In this challenge, you'll perform an end-to-end data analysis and machine learning summary assessment with a new dataset that's well-known in the predictive analytics world: the **[Pima Indians Diabetes](https://www.kaggle.com/datasets/uciml/pima-indians-diabetes-database)** dataset.

For the sake of this investigation, the dataset will be referred to programmatically via the filename **`diabetes.csv`**.

---
---

As this is an end-to-end machine learning analysis, we'll be performing sufficient initial data cleaning, investigation, and summarization in order to get the best sense for how to best construct effective models.

In [None]:
# System and Operational Importations
import sys, os

# Standard Data Science/Analysis Toolkit
import numpy as np
import pandas as pd
import matplotlib.pyplot as plt; plt.style.use("ggplot")
import seaborn as sns

# Machine Learning Tools, Utilities, and Scoring Metrics
from sklearn.preprocessing import StandardScaler, MinMaxScaler
from sklearn.decomposition import PCA
from sklearn.discriminant_analysis import LinearDiscriminantAnalysis as LDA
from sklearn.model_selection import train_test_split, StratifiedKFold, GridSearchCV, cross_val_score
from sklearn.metrics import classification_report, confusion_matrix, accuracy_score, f1_score

# Suite of Machine Learning Algorithms
from sklearn.neighbors import KNeighborsClassifier
from sklearn.svm import SVC
from sklearn.tree import DecisionTreeClassifier
from sklearn.naive_bayes import GaussianNB
from sklearn.linear_model import LinearRegression, LogisticRegression

# Setup to Ignore Version Errors and Deprecations
import warnings
warnings.filterwarnings("ignore")

For starters, let's get access to our dataset.

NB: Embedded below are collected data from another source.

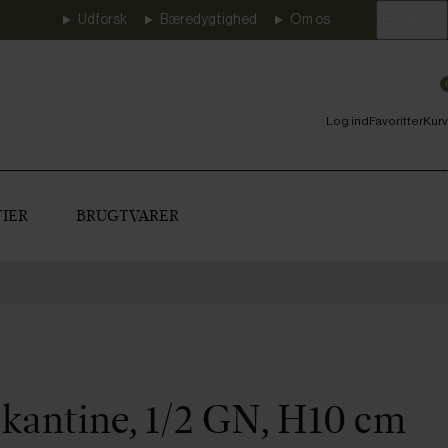
Udforsk
Bæredygtighed
Om os
Erhverv
Log ind
Favoritter
Kurv
IER
BRUGTVARER
 kantine, 1/2 GN, H10 cm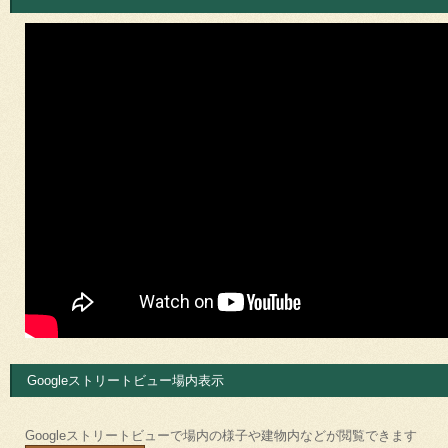
Googleストリートビュー場内表示
Googleストリートビューで場内の様子や建物内などが閲覧できます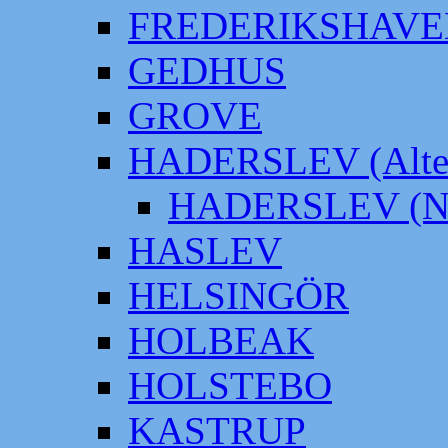
FREDERIKSHAVE
GEDHUS
GROVE
HADERSLEV (Alter
HADERSLEV (Neu
HASLEV
HELSINGÖR
HOLBEAK
HOLSTEBO
KASTRUP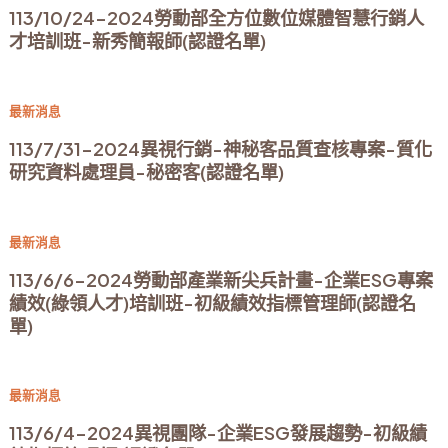
113/10/24-2024勞動部全方位數位媒體智慧行銷人
才培訓班-新秀簡報師(認證名單)
最新消息
113/7/31-2024異視行銷-神秘客品質查核專案-質化
研究資料處理員-秘密客(認證名單)
最新消息
113/6/6-2024勞動部產業新尖兵計畫-企業ESG專案
績效(綠領人才)培訓班-初級績效指標管理師(認證名
單)
最新消息
113/6/4-2024異視團隊-企業ESG發展趨勢-初級績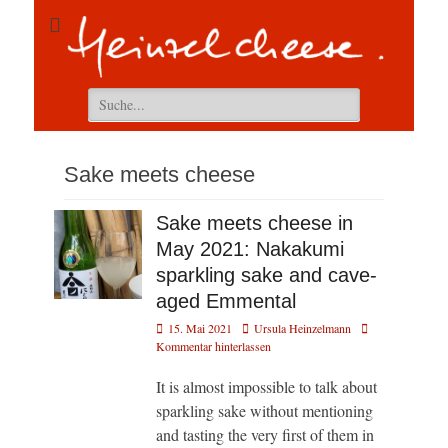
Suchen
nach:
Sake meets cheese
Sake meets cheese in
May 2021: Nakakumi
sparkling sake and cave-
aged Emmental
Veröffentlicht
Autor
15. Mai 2021
Ursula Heinzelmann
am
Kommentar hinterlassen
It is almost impossible to talk about
sparkling sake without mentioning
and tasting the very first of them in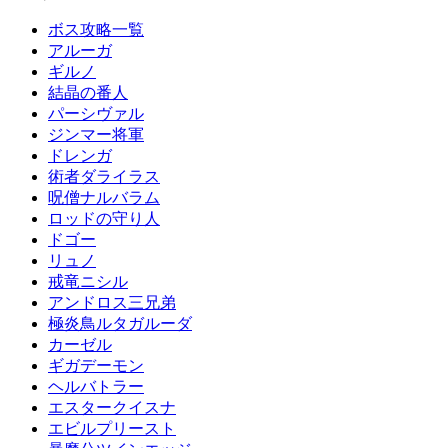
ボス攻略一覧
アルーガ
ギルノ
結晶の番人
パーシヴァル
ジンマー将軍
ドレンガ
術者ダライラス
呪僧ナルバラム
ロッドの守り人
ドゴー
リュノ
戒竜ニシル
アンドロス三兄弟
極炎鳥ルタガルーダ
カーゼル
ギガデーモン
ヘルバトラー
エスタークイスナ
エビルプリースト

At this point, the dataset should be externally uploaded to your current local session using the relevant toolbar to the left-hand-side of this window.

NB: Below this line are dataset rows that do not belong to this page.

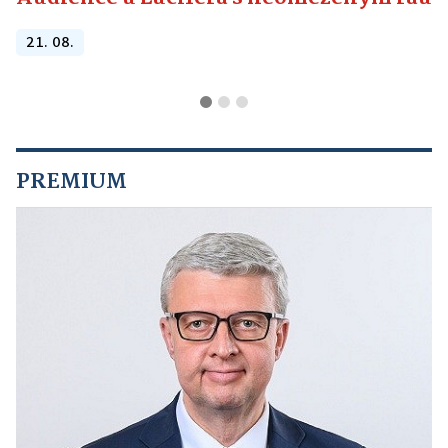
21. 08.
PREMIUM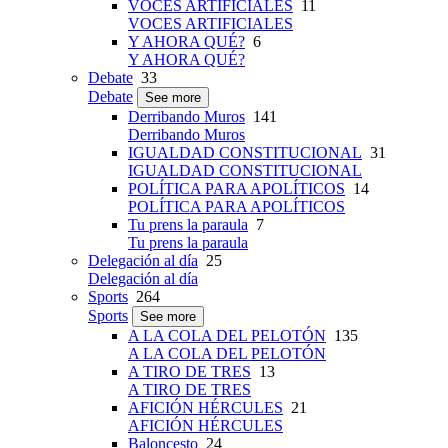
VOCES ARTIFICIALES
11
VOCES ARTIFICIALES
Y AHORA QUÉ?
6
Y AHORA QUÉ?
Debate
33
Debate
See more
Derribando Muros
141
Derribando Muros
IGUALDAD CONSTITUCIONAL
31
IGUALDAD CONSTITUCIONAL
POLÍTICA PARA APOLÍTICOS
14
POLÍTICA PARA APOLÍTICOS
Tu prens la paraula
7
Tu prens la paraula
Delegación al día
25
Delegación al día
Sports
264
Sports
See more
A LA COLA DEL PELOTÓN
135
A LA COLA DEL PELOTÓN
A TIRO DE TRES
13
A TIRO DE TRES
AFICIÓN HÉRCULES
21
AFICIÓN HÉRCULES
Baloncesto
24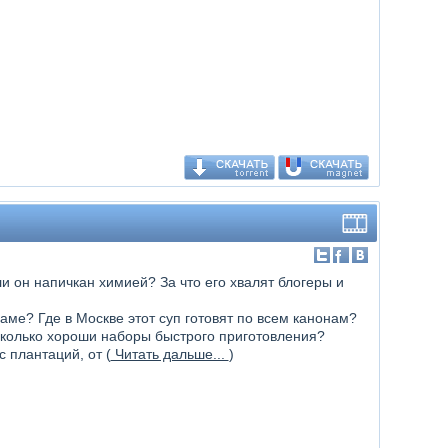
 он напичкан химией? За что его хвалят блогеры и
аме? Где в Москве этот суп готовят по всем канонам?
сколько хороши наборы быстрого приготовления?
 плантаций, от (
Читать дальше...
)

Assuming that step is complete, you can run the following cell to import our data.

In [None]:
PATH = "diabetes.csv"

dataset = pd.read_csv(PATH)

Once you've gotten access to your dataset, you can investigate general information on its features and overall shape.

In [None]:
dataset.info()

Additionally, you can use a tried-and-tested method for understanding a sample of the data: **`.head()`**.

In [None]:
dataset.head(3)

You can also get some basic descriptive statistics across the dataset using the **`.describe()`** method.

In [None]:
dataset.describe()

To progress further into the investigation, null value occurrences across our data need to be cleaned and imputed.

For this data, however, as you probably recall from our **`.info()`** call up above, there doesn't appear to be any occurrences of **`np.nan`** values.

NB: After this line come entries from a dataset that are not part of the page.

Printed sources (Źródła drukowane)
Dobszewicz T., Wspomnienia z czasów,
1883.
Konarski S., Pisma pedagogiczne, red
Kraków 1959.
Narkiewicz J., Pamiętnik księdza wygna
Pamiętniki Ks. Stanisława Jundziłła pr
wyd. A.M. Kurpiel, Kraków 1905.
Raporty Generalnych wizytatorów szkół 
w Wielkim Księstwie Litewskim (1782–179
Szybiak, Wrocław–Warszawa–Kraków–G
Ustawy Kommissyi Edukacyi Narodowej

Does this mean that there truly are no null values at all?

Well, not exactly.

In this dataset, there appear to be several zero-based values occur in features that don't make logical sense.

For instance, assuming **`BloodPressure`** measures a patient's blood pressure (which I'd say is a more-than-fair assumption), a blood pressure of zero (0) makes no sense for this type of dataset.

This can only mean that the patient information was likely not logged during data entry and that the data was pre-imputed with zero-values.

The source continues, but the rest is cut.